[Information provided — start]

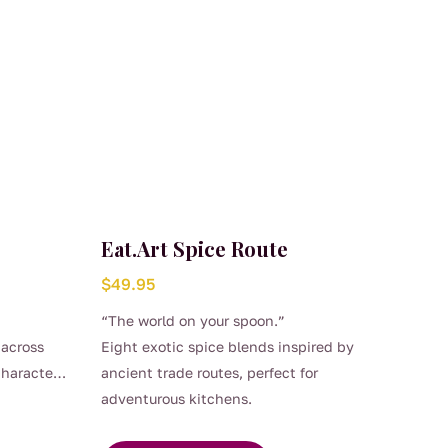
Eat.Art Spice Route
$
49.95
“The world on your spoon.”
 across
Eight exotic spice blends inspired by
character
ancient trade routes, perfect for
adventurous kitchens.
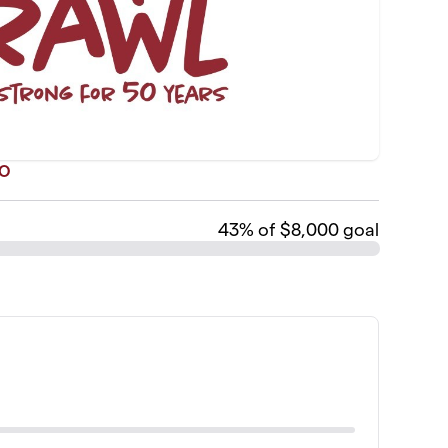
TO
43
% of $8,000 goal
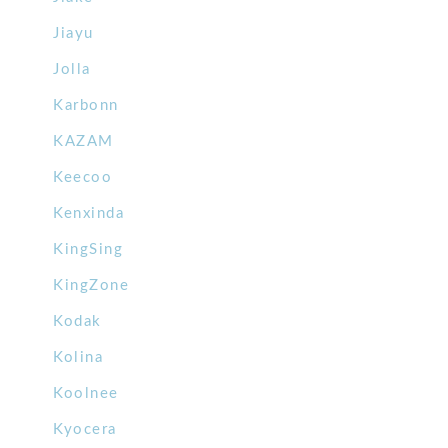
Jiayu
Jolla
Karbonn
KAZAM
Keecoo
Kenxinda
KingSing
KingZone
Kodak
Kolina
Koolnee
Kyocera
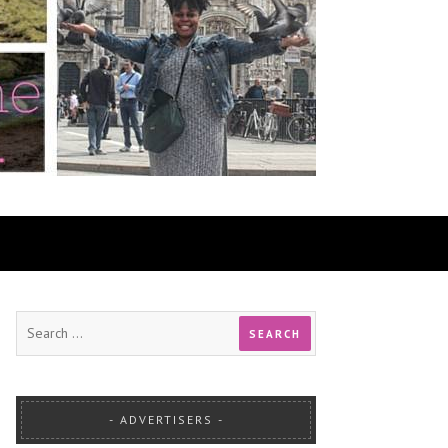
ADVERTISERS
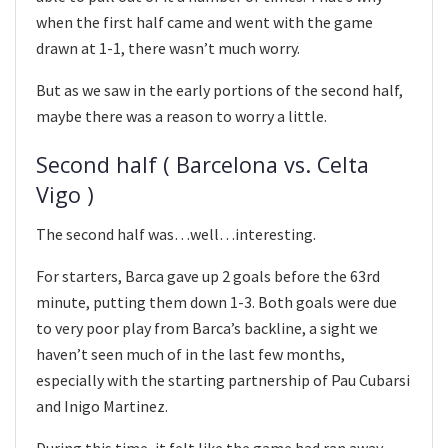
when the first half came and went with the game
drawn at 1-1, there wasn’t much worry.
But as we saw in the early portions of the second half,
maybe there was a reason to worry a little.
Second half ( Barcelona vs. Celta
Vigo )
The second half was…well…interesting.
For starters, Barca gave up 2 goals before the 63rd
minute, putting them down 1-3. Both goals were due
to very poor play from Barca’s backline, a sight we
haven’t seen much of in the last few months,
especially with the starting partnership of Pau Cubarsi
and Inigo Martinez.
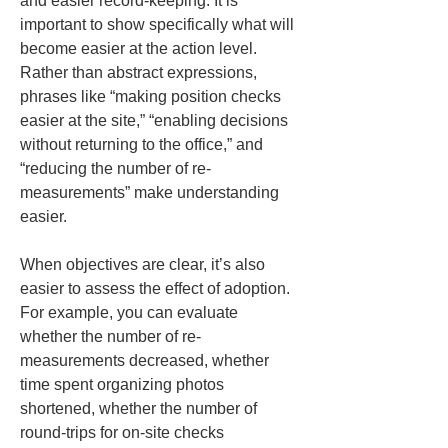
and easier record-keeping. It is 
important to show specifically what will 
become easier at the action level. 
Rather than abstract expressions, 
phrases like “making position checks 
easier at the site,” “enabling decisions 
without returning to the office,” and 
“reducing the number of re-
measurements” make understanding 
easier.
When objectives are clear, it’s also 
easier to assess the effect of adoption. 
For example, you can evaluate 
whether the number of re-
measurements decreased, whether 
time spent organizing photos 
shortened, whether the number of 
round-trips for on-site checks 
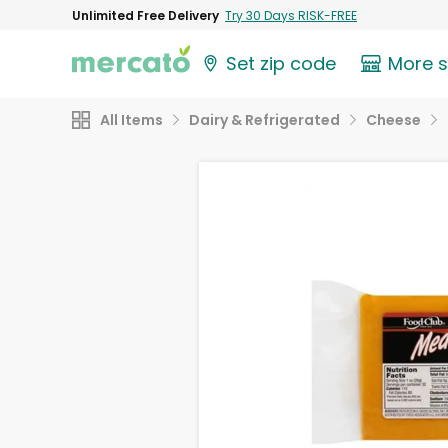
Unlimited Free Delivery
Try 30 Days RISK-FREE
Set zip code
More 
All Items
Dairy & Refrigerated
Cheese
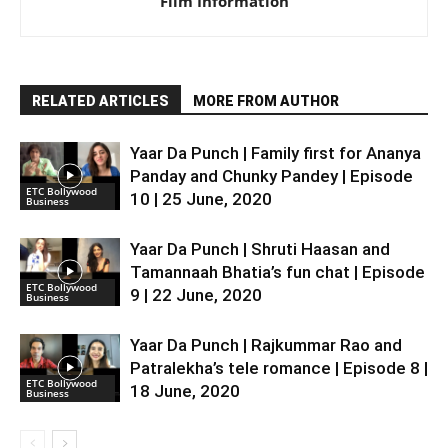
Film Information
RELATED ARTICLES
MORE FROM AUTHOR
Yaar Da Punch | Family first for Ananya
Panday and Chunky Pandey | Episode
ETC Bollywood
10 | 25 June, 2020
Business
Yaar Da Punch | Shruti Haasan and
Tamannaah Bhatia’s fun chat | Episode
ETC Bollywood
9 | 22 June, 2020
Business
Yaar Da Punch | Rajkummar Rao and
Patralekha’s tele romance | Episode 8 |
ETC Bollywood
18 June, 2020
Business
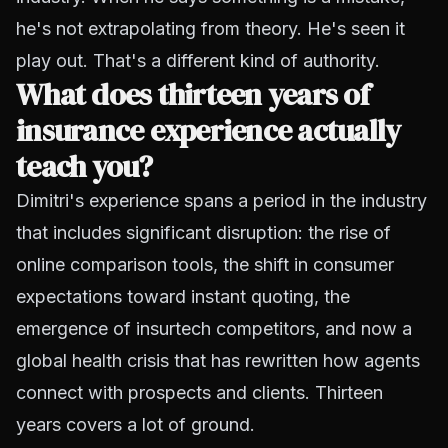
he's not extrapolating from theory. He's seen it
play out. That's a different kind of authority.
What does thirteen years of
insurance experience actually
teach you?
Dimitri's experience spans a period in the industry
that includes significant disruption: the rise of
online comparison tools, the shift in consumer
expectations toward instant quoting, the
emergence of insurtech competitors, and now a
global health crisis that has rewritten how agents
connect with prospects and clients. Thirteen
years covers a lot of ground.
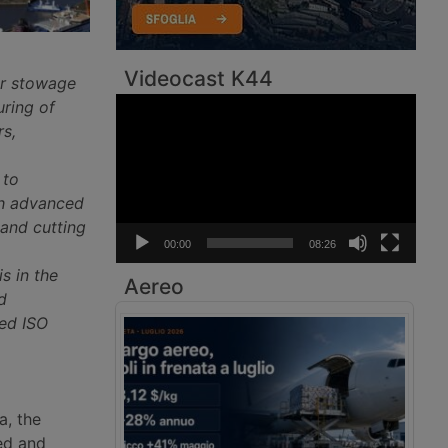
Videocast K44
er stowage
Video
uring of
Player
rs,
 to
ith advanced
 and cutting
00:00
08:26
is in the
Aereo
d
hed ISO
a, the
ed and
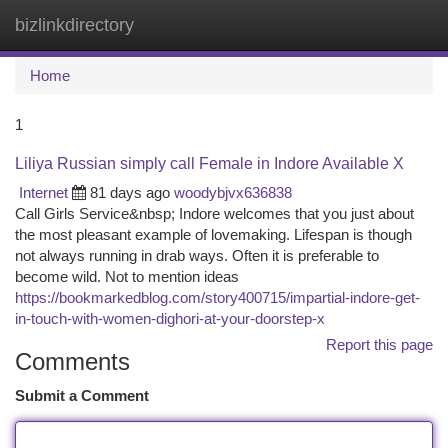
bizlinkdirectory
Togg
navi
Home
1
Liliya Russian simply call Female in Indore Available X
Internet
81 days ago
woodybjvx636838
Call Girls Service&nbsp; Indore welcomes that you just about
the most pleasant example of lovemaking. Lifespan is though
not always running in drab ways. Often it is preferable to
become wild. Not to mention ideas
https://bookmarkedblog.com/story400715/impartial-indore-get-
in-touch-with-women-dighori-at-your-doorstep-x
Report this page
Comments
Submit a Comment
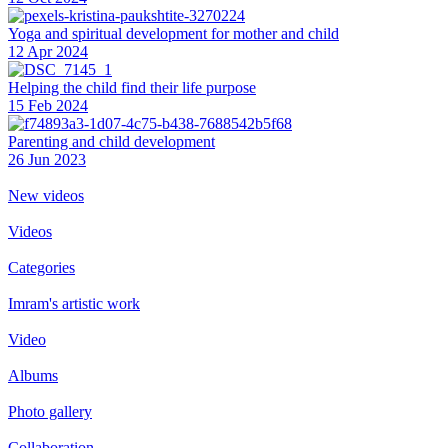
Yoga and spiritual development for mother and child
12 Apr 2024
Helping the сhild find their life purpose
15 Feb 2024
Parenting and child development
26 Jun 2023
New videos
Videos
Categories
Imram's artistic work
Video
Albums
Photo gallery
Collaboration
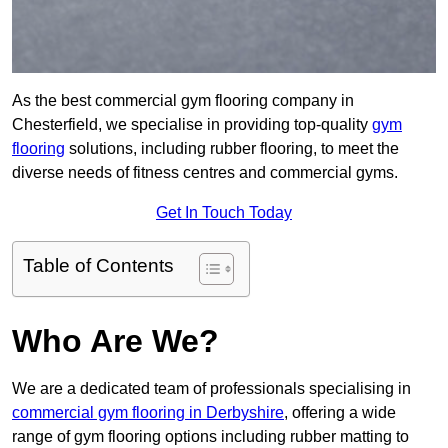
As the best commercial gym flooring company in
Chesterfield, we specialise in providing top-quality
gym
flooring
solutions, including rubber flooring, to meet the
diverse needs of fitness centres and commercial gyms.
Get In Touch Today
Table of Contents
Who Are We?
We are a dedicated team of professionals specialising in
commercial gym flooring in Derbyshire
, offering a wide
range of gym flooring options including rubber matting to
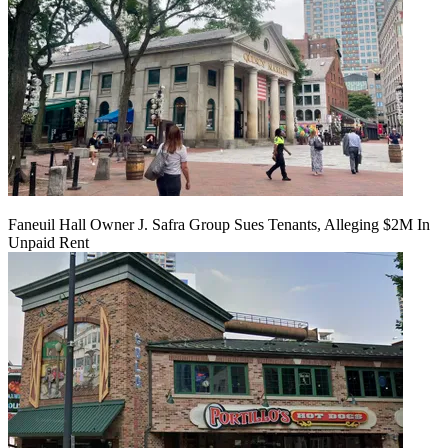
Faneuil Hall Owner J. Safra Group Sues Tenants, Alleging $2M In
Unpaid Rent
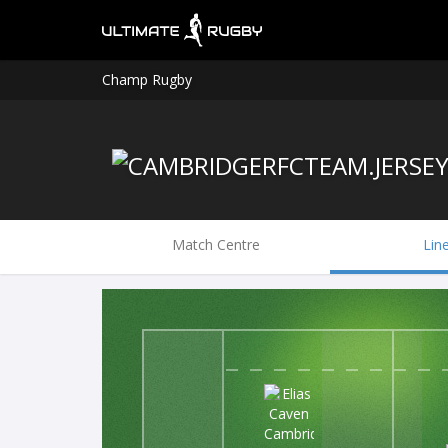
Champ Rugby
Match Centre
Lin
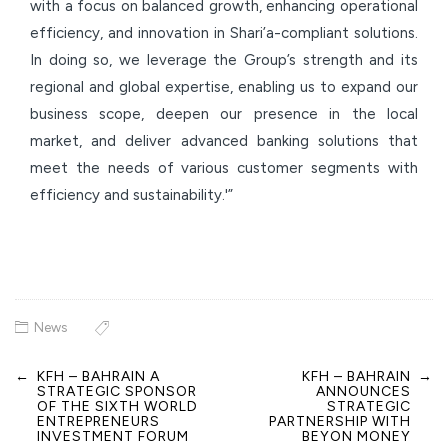
with a focus on balanced growth, enhancing operational
efficiency, and innovation in Shari’a-compliant solutions.
In doing so, we leverage the Group’s strength and its
regional and global expertise, enabling us to expand our
business scope, deepen our presence in the local
market, and deliver advanced banking solutions that
meet the needs of various customer segments with
efficiency and sustainability.'”
News
←
KFH – BAHRAIN A
KFH – BAHRAIN
→
Post
STRATEGIC SPONSOR
ANNOUNCES
navigation
OF THE SIXTH WORLD
STRATEGIC
ENTREPRENEURS
PARTNERSHIP WITH
INVESTMENT FORUM
BEYON MONEY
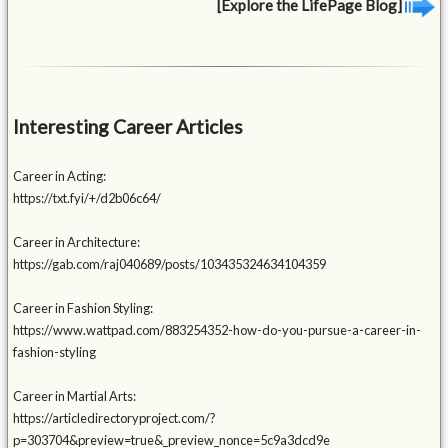
[Explore the LifePage Blog]
Interesting Career Articles
Career in Acting:
https://txt.fyi/+/d2b06c64/
Career in Architecture:
https://gab.com/raj040689/posts/103435324634104359
Career in Fashion Styling:
https://www.wattpad.com/883254352-how-do-you-pursue-a-career-in-
fashion-styling
Career in Martial Arts:
https://articledirectoryproject.com/?
p=303704&preview=true&_preview_nonce=5c9a3dcd9e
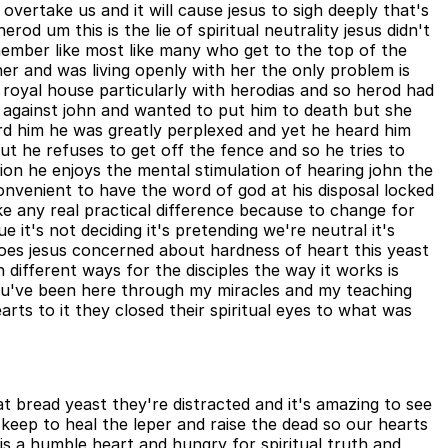
overtake us and it will cause jesus to sigh deeply that's
d um this is the lie of spiritual neutrality jesus didn't
emember like most like many who get to the top of the
her and was living openly with her the only problem is
royal house particularly with herodias and so herod had
 against john and wanted to put him to death but she
d him he was greatly perplexed and yet he heard him
but he refuses to get off the fence and so he tries to
tion he enjoys the mental stimulation of hearing john the
convenient to have the word of god at his disposal locked
ake any real practical difference because to change for
 it's not deciding it's pretending we're neutral it's
e does jesus concerned about hardness of heart this yeast
 different ways for the disciples the way it works is
 you've been here through my miracles and my teaching
arts to it they closed their spiritual eyes to what was
 bread yeast they're distracted and it's amazing to see
keep to heal the leper and raise the dead so our hearts
rt is a humble heart and hungry for spiritual truth and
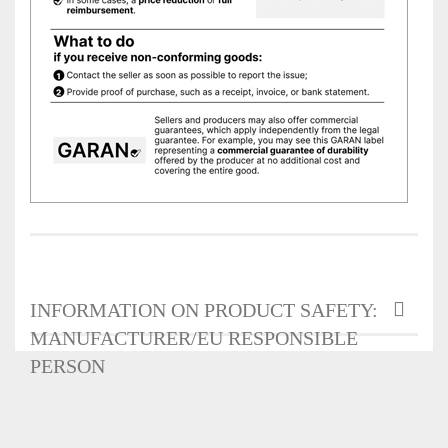
INFORMATION ON PRODUCT SAFETY:
MANUFACTURER/EU RESPONSIBLE
PERSON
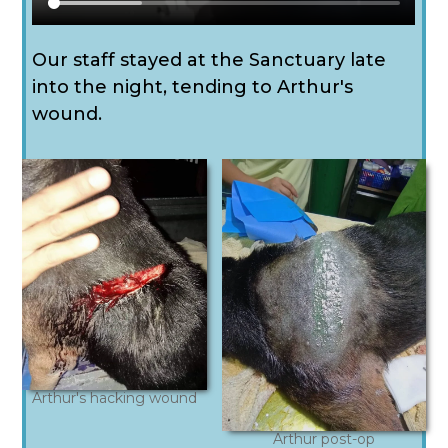
Our staff stayed at the Sanctuary late
into the night, tending to Arthur's
wound.
Arthur's hacking wound
Arthur post-op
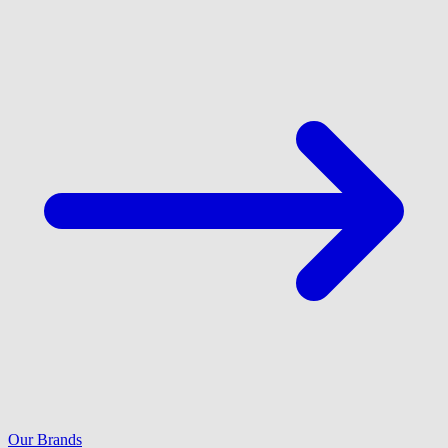
Our Brands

[Information provided — finish]

What the task requires:
Going by the data above, the answer is exactly the lines from the one holding "Panday and Chunky Pandey | Episode" to the one holding "the most pleasant", both kept, with the pictures left out.

Task result:
Panday and Chunky Pandey | Episode
ETC Bollywood
10 | 25 June, 2020
Business
Yaar Da Punch | Shruti Haasan and
Tamannaah Bhatia’s fun chat | Episode
ETC Bollywood
9 | 22 June, 2020
Business
Yaar Da Punch | Rajkummar Rao and
Patralekha’s tele romance | Episode 8 |
ETC Bollywood
18 June, 2020
Business
he's not extrapolating from theory. He's seen it
play out. That's a different kind of authority.
What does thirteen years of
insurance experience actually
teach you?
Dimitri's experience spans a period in the industry
that includes significant disruption: the rise of
online comparison tools, the shift in consumer
expectations toward instant quoting, the
emergence of insurtech competitors, and now a
global health crisis that has rewritten how agents
connect with prospects and clients. Thirteen
years covers a lot of ground.
Videocast K44
er stowage
Video
uring of
Player
rs,
 to
ith advanced
 and cutting
00:00
08:26
is in the
Aereo
d
hed ISO
a, the
ed and
bizlinkdirectory
Togg
navi
Home
1
Liliya Russian simply call Female in Indore Available X
Internet
81 days ago
woodybjvx636838
Call Girls Service&nbsp; Indore welcomes that you just about
the most pleasant example of lovemaking. Lifespan is though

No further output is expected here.